- **DIRECTIONS FOR THIS TASK**:
With the first line as the start and the line containing "il-Retargeting wird Standard-Newsletter" as the end, write out every line of the records exactly.
----- DATASET RECORDS -----
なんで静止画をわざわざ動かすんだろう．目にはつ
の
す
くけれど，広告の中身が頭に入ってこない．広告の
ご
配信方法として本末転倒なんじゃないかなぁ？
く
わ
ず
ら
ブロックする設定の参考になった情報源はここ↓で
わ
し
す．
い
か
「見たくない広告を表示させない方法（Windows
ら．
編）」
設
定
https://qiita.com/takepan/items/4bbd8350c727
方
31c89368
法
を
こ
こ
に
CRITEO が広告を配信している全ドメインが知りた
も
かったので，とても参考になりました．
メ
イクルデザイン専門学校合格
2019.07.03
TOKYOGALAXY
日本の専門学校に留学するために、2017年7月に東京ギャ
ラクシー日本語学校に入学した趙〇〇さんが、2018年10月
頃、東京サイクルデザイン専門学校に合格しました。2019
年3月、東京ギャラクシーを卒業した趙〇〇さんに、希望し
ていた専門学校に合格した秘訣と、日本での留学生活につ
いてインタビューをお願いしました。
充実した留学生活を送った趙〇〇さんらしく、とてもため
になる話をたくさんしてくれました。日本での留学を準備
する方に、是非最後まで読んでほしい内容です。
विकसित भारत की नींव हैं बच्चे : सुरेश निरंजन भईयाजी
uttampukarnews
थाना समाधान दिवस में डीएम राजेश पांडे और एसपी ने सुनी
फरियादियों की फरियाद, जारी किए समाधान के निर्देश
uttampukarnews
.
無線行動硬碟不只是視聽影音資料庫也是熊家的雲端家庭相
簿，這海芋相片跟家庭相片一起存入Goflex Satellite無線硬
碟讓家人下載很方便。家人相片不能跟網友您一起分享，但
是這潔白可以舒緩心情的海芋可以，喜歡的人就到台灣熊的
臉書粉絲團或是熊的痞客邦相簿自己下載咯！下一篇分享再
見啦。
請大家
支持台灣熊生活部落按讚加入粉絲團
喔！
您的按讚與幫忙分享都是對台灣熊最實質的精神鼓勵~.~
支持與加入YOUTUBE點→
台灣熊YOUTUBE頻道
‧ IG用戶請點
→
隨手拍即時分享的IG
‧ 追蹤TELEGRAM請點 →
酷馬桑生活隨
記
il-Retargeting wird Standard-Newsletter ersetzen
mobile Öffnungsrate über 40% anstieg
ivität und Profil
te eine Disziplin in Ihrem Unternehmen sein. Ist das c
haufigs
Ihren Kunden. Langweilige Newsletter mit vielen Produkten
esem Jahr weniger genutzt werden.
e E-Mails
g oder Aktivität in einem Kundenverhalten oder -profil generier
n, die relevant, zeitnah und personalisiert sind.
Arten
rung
-----
- **RESPONSE TO THIS TASK**:
なんで静止画をわざわざ動かすんだろう．目にはつ
の
す
くけれど，広告の中身が頭に入ってこない．広告の
ご
配信方法として本末転倒なんじゃないかなぁ？
く
わ
ず
ら
ブロックする設定の参考になった情報源はここ↓で
わ
し
す．
い
か
「見たくない広告を表示させない方法（Windows
ら．
編）」
設
定
https://qiita.com/takepan/items/4bbd8350c727
方
31c89368
法
を
こ
こ
に
CRITEO が広告を配信している全ドメインが知りた
も
かったので，とても参考になりました．
メ
イクルデザイン専門学校合格
2019.07.03
TOKYOGALAXY
日本の専門学校に留学するために、2017年7月に東京ギャ
ラクシー日本語学校に入学した趙〇〇さんが、2018年10月
頃、東京サイクルデザイン専門学校に合格しました。2019
年3月、東京ギャラクシーを卒業した趙〇〇さんに、希望し
ていた専門学校に合格した秘訣と、日本での留学生活につ
いてインタビューをお願いしました。
充実した留学生活を送った趙〇〇さんらしく、とてもため
になる話をたくさんしてくれました。日本での留学を準備
する方に、是非最後まで読んでほしい内容です。
विकसित भारत की नींव हैं बच्चे : सुरेश निरंजन भईयाजी
uttampukarnews
थाना समाधान दिवस में डीएम राजेश पांडे और एसपी ने सुनी
फरियादियों की फरियाद, जारी किए समाधान के निर्देश
uttampukarnews
.
無線行動硬碟不只是視聽影音資料庫也是熊家的雲端家庭相
簿，這海芋相片跟家庭相片一起存入Goflex Satellite無線硬
碟讓家人下載很方便。家人相片不能跟網友您一起分享，但
是這潔白可以舒緩心情的海芋可以，喜歡的人就到台灣熊的
臉書粉絲團或是熊的痞客邦相簿自己下載咯！下一篇分享再
見啦。
請大家
支持台灣熊生活部落按讚加入粉絲團
喔！
您的按讚與幫忙分享都是對台灣熊最實質的精神鼓勵~.~
支持與加入YOUTUBE點→
台灣熊YOUTUBE頻道
‧ IG用戶請點
→
隨手拍即時分享的IG
‧ 追蹤TELEGRAM請點 →
酷馬桑生活隨
記
il-Retargeting wird Standard-Newsletter ersetzen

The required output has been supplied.